Perché lo shareholder value come obiettivo? Esistono diverse spiegazioni, che richiamano le diverse teorie dell’impresa: I contratti degli azionisti sono open-ended: è la spiegazione di J&M. Ma: chi ci dice che anche gli altri contratti (con gli stakeholders) siano completi o comunque meno incompleti di quelli con gli azionisti? P.e. un contratto di “conferimento di capitale umano” (cioè un contratto di lavoro) non pare affatto più semplice da stipulare in ogni suo aspetto (= più completo) di uno di conferimento di solo denaro con il piccolo azionista. Gli azionisti sono gli unici ad essere locked-in nella società perché uscire dal contratto per loro può significare perdere tutto l’investimento (= assenza di outside options): è la spiegazione di Williamson. Ma: chi impedisce al piccolo azionista che non vuole essere locked-in di trasformarsi in semplice creditore? Gli azionisti hanno il DRC (che include anche il riparto dei profitti) perché sono quelli che conferiscono l’input essenziale (ed in ogni caso perché hanno il minor potere contrattuale ex post): è la spiegazione di GHM. Ma: i piccoli azionisti conferiscono un asset (il denaro) facilmente sostituibile e comunque spesso non sono interessati alla gestione (cioè al DRC). Gli azionisti sono proprietari di un asset (il denaro conferito) la cui specializzazione è delegata interamente al manager, e quindi devono essere tutelati dal rischio di esproprio attribuendo loro il DRC: è la spiegazione c.d. “delega della specializzazione” di Zingales. L’idea è che il potere di controllo su un asset riduce l’incentivo del titolare a specializzarlo (per non esporsi al rischio di lock-in). Quindi può essere efficiente per l’impresa lasciare il potere di controllo e specializzazione ad un terzo (il manager). Questo vale in particolare per l’asset “denaro liquido”.

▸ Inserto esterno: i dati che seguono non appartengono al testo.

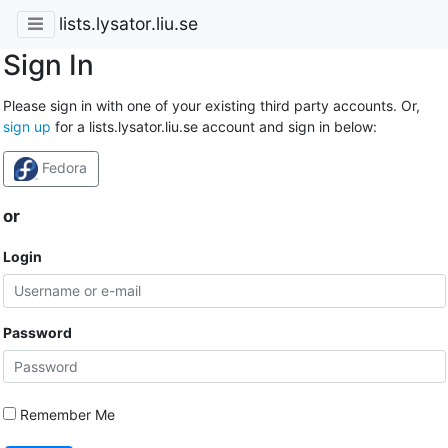
lists.lysator.liu.se
Sign In
Please sign in with one of your existing third party accounts. Or,
sign up
for a lists.lysator.liu.se account and sign in below:
Fedora
or
Login
Password
Remember Me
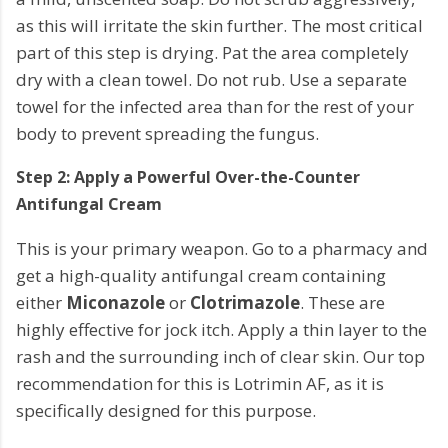
as this will irritate the skin further. The most critical
part of this step is drying. Pat the area completely
dry with a clean towel. Do not rub. Use a separate
towel for the infected area than for the rest of your
body to prevent spreading the fungus.
Step 2: Apply a Powerful Over-the-Counter
Antifungal Cream
This is your primary weapon. Go to a pharmacy and
get a high-quality antifungal cream containing
either
Miconazole
or
Clotrimazole
. These are
highly effective for jock itch. Apply a thin layer to the
rash and the surrounding inch of clear skin. Our top
recommendation for this is Lotrimin AF, as it is
specifically designed for this purpose.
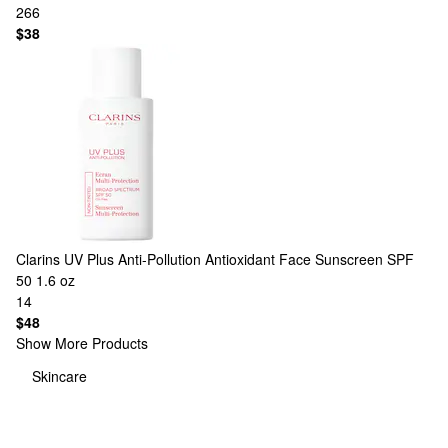
266
$38
Clarins
UV Plus Anti-Pollution Antioxidant Face Sunscreen SPF
50 1.6 oz
14
$48
Show More Products
Skincare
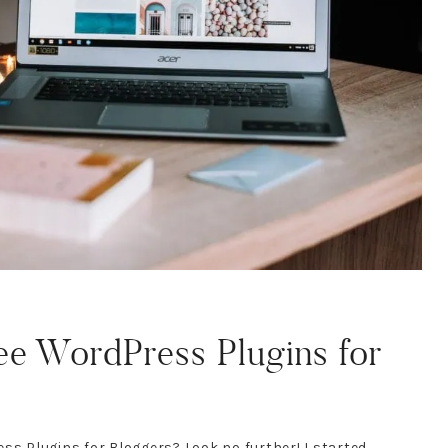
ee WordPress Plugins for
ss Plugins for Bloggers? Look no further! I started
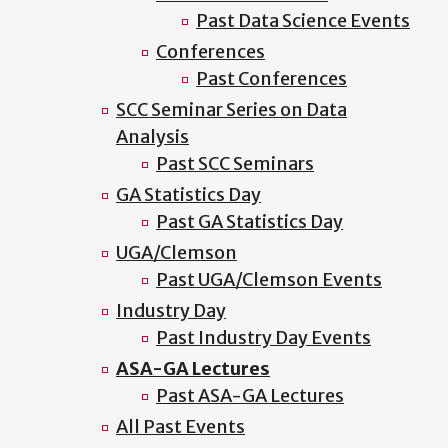
Past Data Science Events
Conferences
Past Conferences
SCC Seminar Series on Data
Analysis
Past SCC Seminars
GA Statistics Day
Past GA Statistics Day
UGA/Clemson
Past UGA/Clemson Events
Industry Day
Past Industry Day Events
ASA-GA Lectures
Past ASA-GA Lectures
All Past Events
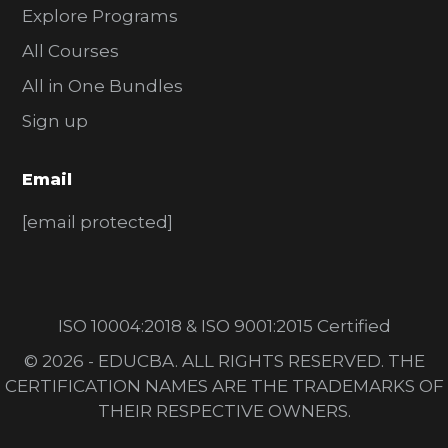
Explore Programs
All Courses
All in One Bundles
Sign up
Email
[email protected]
ISO 10004:2018 & ISO 9001:2015 Certified
© 2026 - EDUCBA. ALL RIGHTS RESERVED. THE
CERTIFICATION NAMES ARE THE TRADEMARKS OF
THEIR RESPECTIVE OWNERS.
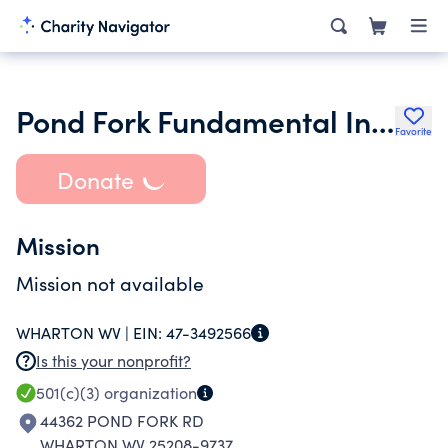
Pond Fork Fundamental Independent Baptist Church
Favorite
Donate
Mission
Mission not available
WHARTON WV |
EIN:
47-3492566
Is this your nonprofit?
501(c)(3)
organization
44362 POND FORK RD
WHARTON WV 25208-9737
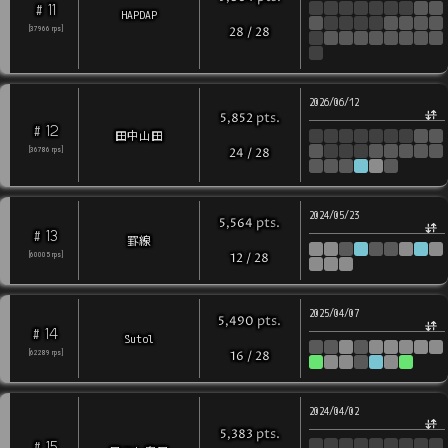
11
#
HAPDAP
[
37966
rps
]
28
/
28
2026/06/12
pts
.
5,852
12
#
田中山田
[
36786
rps
]
24
/
28
2024/05/23
pts
.
5,564
13
#
罫線
[
60005
rps
]
12
/
28
2025/04/07
pts
.
5,490
14
#
Sutol
[
62289
rps
]
16
/
28
2024/04/02
pts
.
5,383
15
#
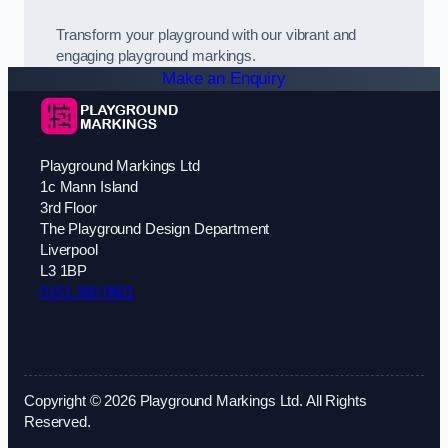
Transform your playground with our vibrant and
engaging playground markings.
Make an Enquiry
Playground Markings Ltd
1c Mann Island
3rd Floor
The Playground Design Department
Liverpool
L3 1BP
0151 380 0601
Copyright © 2026 Playground Markings Ltd. All Rights
Reserved.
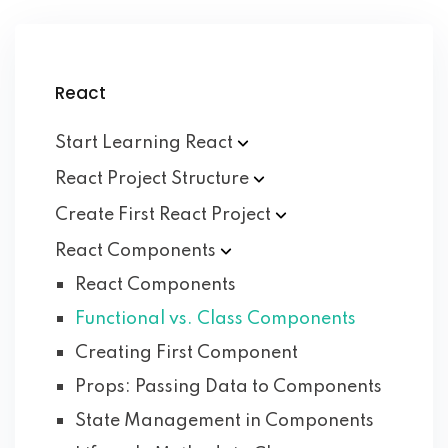
React
Start Learning
React
React Project
Structure
Create First React
Project
React
Components
React Components
Functional vs. Class Components
Creating First Component
Props: Passing Data to Components
State Management in Components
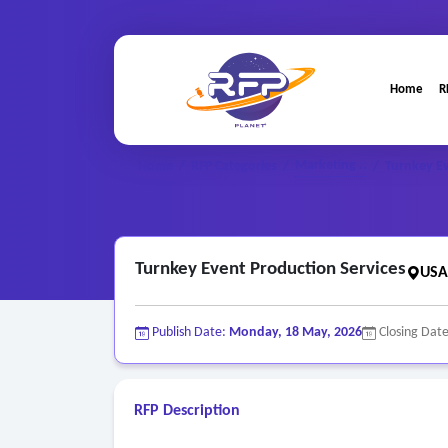
Home
R
Marketing ..
Home
/
RFP Categories
/
/
Turnkey Ev
Turnkey Event Production Services
USA
Publish Date:
Monday, 18 May, 2026
Closing Dat
RFP Description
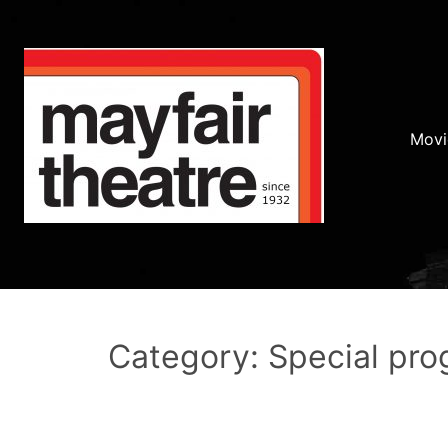
Movi
Category: Special pr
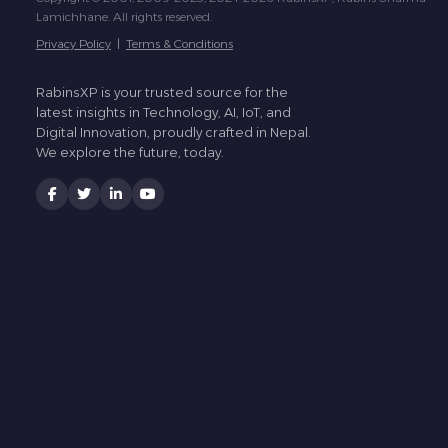
Lamichhane. All rights reserved.
Privacy Policy
|
Terms & Conditions
RabinsXP is your trusted source for the
latest insights in Technology, AI, IoT, and
Digital Innovation, proudly crafted in Nepal.
We explore the future, today.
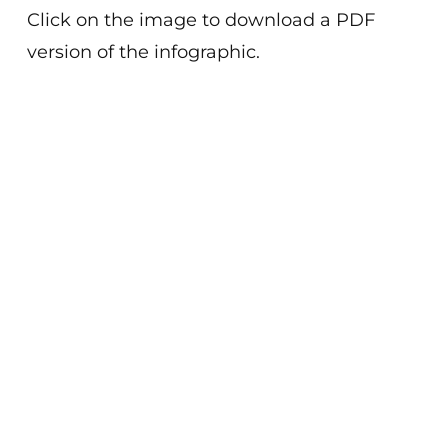
Click on the image to download a PDF
version of the infographic.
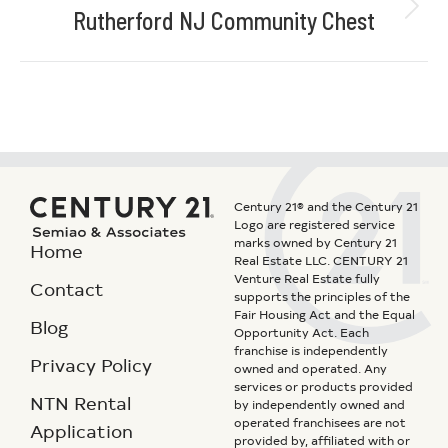
Rutherford NJ Community Chest
Century 21® and the Century 21
Logo are registered service
marks owned by Century 21
Home
Real Estate LLC. CENTURY 21
Venture Real Estate fully
Contact
supports the principles of the
Fair Housing Act and the Equal
Blog
Opportunity Act. Each
franchise is independently
Privacy Policy
owned and operated. Any
services or products provided
NTN Rental
by independently owned and
operated franchisees are not
Application
provided by, affiliated with or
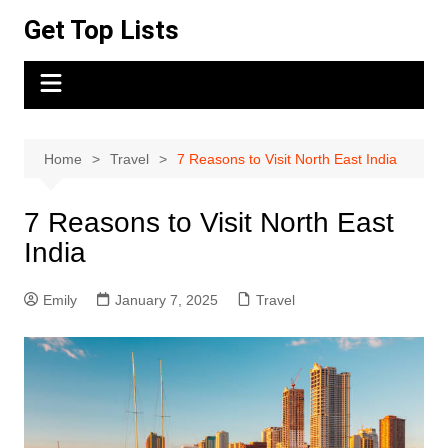
Skip
Get Top Lists
to
content
Home
Travel
7 Reasons to Visit North East India
7 Reasons to Visit North East
India
Emily
January 7, 2025
Travel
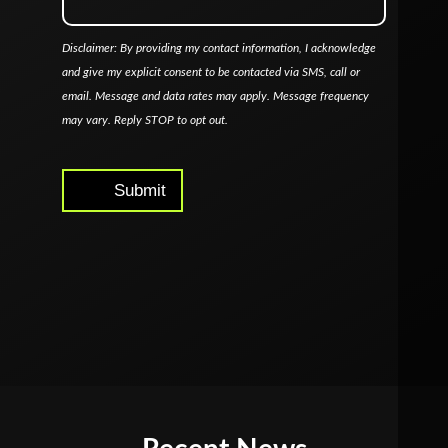
Disclaimer: By providing my contact information, I acknowledge
and give my explicit consent to be contacted via SMS, call or
email. Message and data rates may apply. Message frequency
may vary. Reply STOP to opt out.
Submit
Alternative:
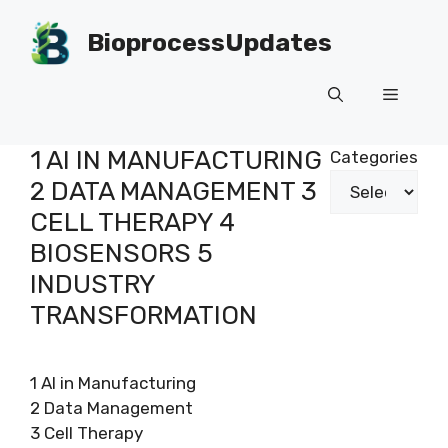
Skip
to
BioprocessUpdates
content
Menu
1 AI IN MANUFACTURING
Categories
2 DATA MANAGEMENT 3
CELL THERAPY 4
BIOSENSORS 5
INDUSTRY
TRANSFORMATION
1 AI in Manufacturing
2 Data Management
3 Cell Therapy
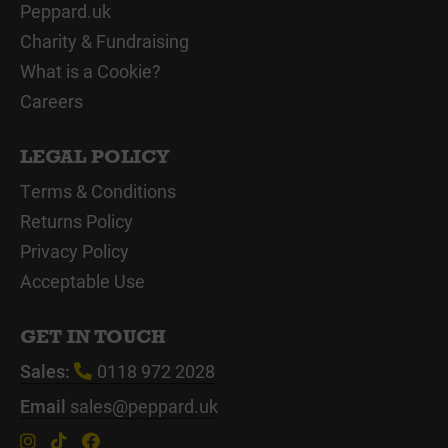
Peppard.uk
Charity & Fundraising
What is a Cookie?
Careers
LEGAL POLICY
Terms & Conditions
Returns Policy
Privacy Policy
Acceptable Use
GET IN TOUCH
Sales:
0118 972 2028
Email
sales@peppard.uk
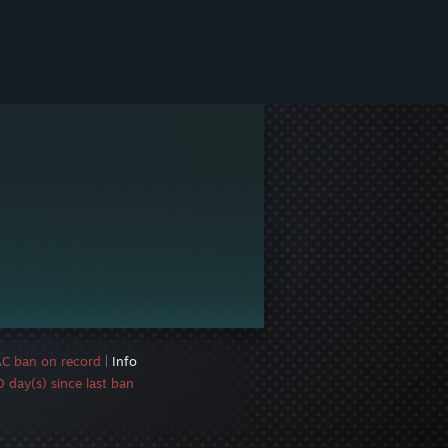
AC ban on record
|
Info
 day(s) since last ban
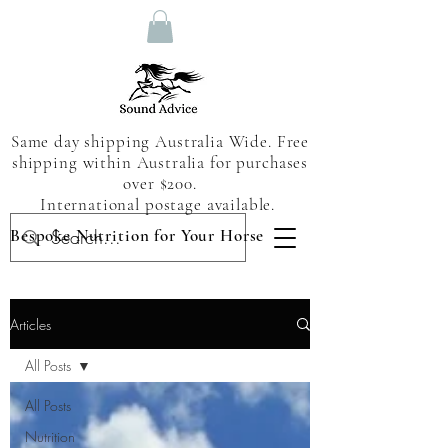
Same day shipping Australia Wide. Free
shipping within Australia for purchases
over $200.
International postage available.
Bespoke Nutrition for Your Horse
Articles
All Posts
All Posts
Nutrition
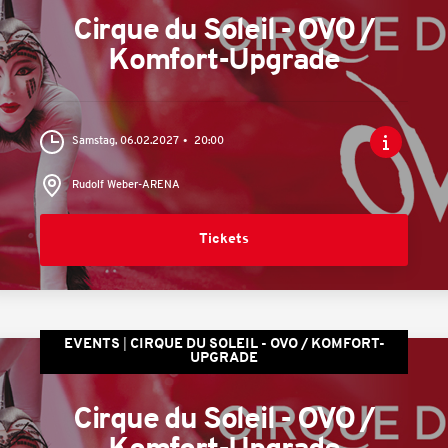
Cirque du Soleil - OVO /
Komfort-Upgrade
Samstag, 06.02.2027
20:00
Rudolf Weber-ARENA
Tickets
EVENTS
CIRQUE DU SOLEIL - OVO / KOMFORT-
UPGRADE
Cirque du Soleil - OVO /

Soluzioni al problema dell’azione collettiva Come tenere sotto controllo i problemi di conflitto di interessi, free riding ed opportunismo del manager tipici della CG nelle società (specie se a proprietà dispersa)? La minaccia di takeover ostili: il manager che non gestisce la società per massimizzare SHV (= valore delle azioni in Borsa), subirà la scalata di nuovi proprietari e verrà licenziato. La concentrazione della proprietà in pochi grandi azionisti (c.d. azionisti di blocco, o blockholders). Ma chi tutela i piccoli azionisti se blockholders e manager colludono? La delega del potere di controllo sul manager ad un consiglio di amministrazione i cui membri siano indipendenti dagli azionisti. Ma chi nomina gli amministratori indipendenti? Contratti incentivanti per il manager al fine di allineare i suoi incentivi con quelli della proprietà. Si parla di pacchetti di remunerazione per i manager (p.e. mediante stock options). Ma come misurare la performance? Il problema dei “paracadute d’oro”: il contratto deve essere compatibile con gli incentivi (vedi cap.4), ma questo può portare il manager ad assumere rischi eccessivi sapendo di godere in ogni caso di un “paracadute”. La sottoscrizione di regole fiduciarie (c.d. “liste dei doveri”) da parte del manager, con automatico licenziamento in caso di violazione.